## What this task involves
Your task is to retype, word for word, the lines from the start of the data through the line holding "the amount needed". Do not include the pictures.

(Items listed in a dataset)
※
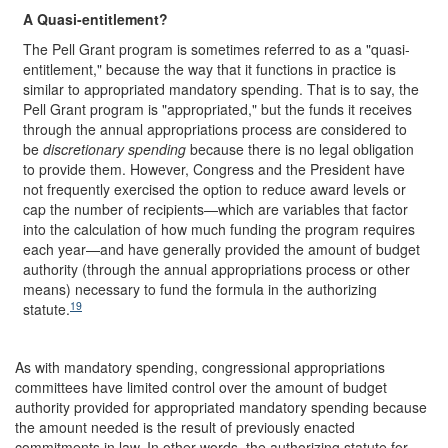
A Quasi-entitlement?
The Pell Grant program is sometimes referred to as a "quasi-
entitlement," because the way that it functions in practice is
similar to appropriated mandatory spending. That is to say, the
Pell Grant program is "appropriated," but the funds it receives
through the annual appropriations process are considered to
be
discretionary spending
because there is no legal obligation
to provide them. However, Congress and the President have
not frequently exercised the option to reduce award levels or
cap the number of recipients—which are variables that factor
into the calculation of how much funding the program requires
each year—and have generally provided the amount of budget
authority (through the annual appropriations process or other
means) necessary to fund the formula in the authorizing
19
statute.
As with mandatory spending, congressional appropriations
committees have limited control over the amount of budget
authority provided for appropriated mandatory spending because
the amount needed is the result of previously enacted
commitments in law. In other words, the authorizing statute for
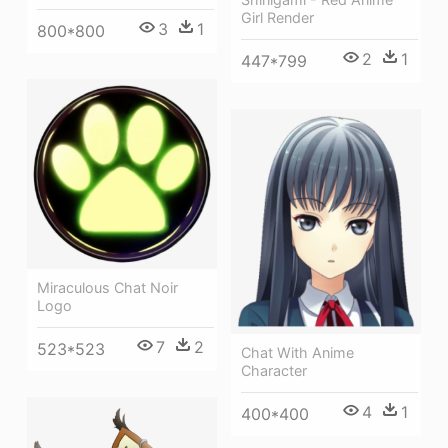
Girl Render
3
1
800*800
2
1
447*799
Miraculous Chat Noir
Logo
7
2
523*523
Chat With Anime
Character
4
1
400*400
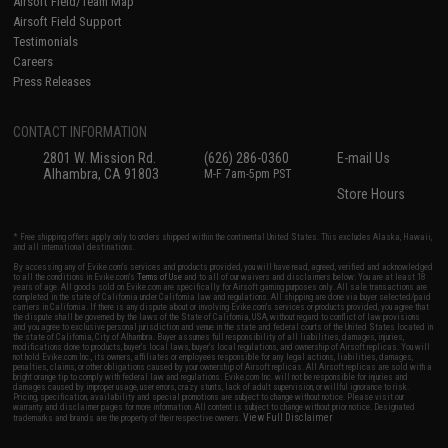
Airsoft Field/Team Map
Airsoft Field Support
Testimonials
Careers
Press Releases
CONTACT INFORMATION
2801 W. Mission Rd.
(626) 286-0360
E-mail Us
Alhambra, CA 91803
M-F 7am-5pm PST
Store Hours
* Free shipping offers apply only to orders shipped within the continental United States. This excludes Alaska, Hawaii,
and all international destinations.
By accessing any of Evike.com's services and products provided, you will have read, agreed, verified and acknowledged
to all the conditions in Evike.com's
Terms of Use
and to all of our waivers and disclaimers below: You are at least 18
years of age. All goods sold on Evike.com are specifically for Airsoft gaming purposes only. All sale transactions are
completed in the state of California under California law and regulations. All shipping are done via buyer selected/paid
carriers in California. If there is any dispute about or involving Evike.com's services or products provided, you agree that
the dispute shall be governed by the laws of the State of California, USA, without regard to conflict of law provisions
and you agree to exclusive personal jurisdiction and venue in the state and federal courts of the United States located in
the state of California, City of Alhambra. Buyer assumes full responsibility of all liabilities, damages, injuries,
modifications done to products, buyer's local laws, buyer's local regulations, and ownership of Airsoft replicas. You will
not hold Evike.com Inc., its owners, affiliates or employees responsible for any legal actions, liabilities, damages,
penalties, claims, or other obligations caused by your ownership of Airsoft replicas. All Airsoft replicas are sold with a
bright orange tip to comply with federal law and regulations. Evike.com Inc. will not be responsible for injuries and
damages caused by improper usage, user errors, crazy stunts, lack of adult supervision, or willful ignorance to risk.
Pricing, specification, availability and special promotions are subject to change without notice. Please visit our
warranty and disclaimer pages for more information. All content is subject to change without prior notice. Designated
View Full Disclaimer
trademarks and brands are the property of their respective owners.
※
## Answer
A Quasi-entitlement?
The Pell Grant program is sometimes referred to as a "quasi-
entitlement," because the way that it functions in practice is
similar to appropriated mandatory spending. That is to say, the
Pell Grant program is "appropriated," but the funds it receives
through the annual appropriations process are considered to
be
discretionary spending
because there is no legal obligation
to provide them. However, Congress and the President have
not frequently exercised the option to reduce award levels or
cap the number of recipients—which are variables that factor
into the calculation of how much funding the program requires
each year—and have generally provided the amount of budget
authority (through the annual appropriations process or other
means) necessary to fund the formula in the authorizing
19
statute.
As with mandatory spending, congressional appropriations
committees have limited control over the amount of budget
authority provided for appropriated mandatory spending because
the amount needed is the result of previously enacted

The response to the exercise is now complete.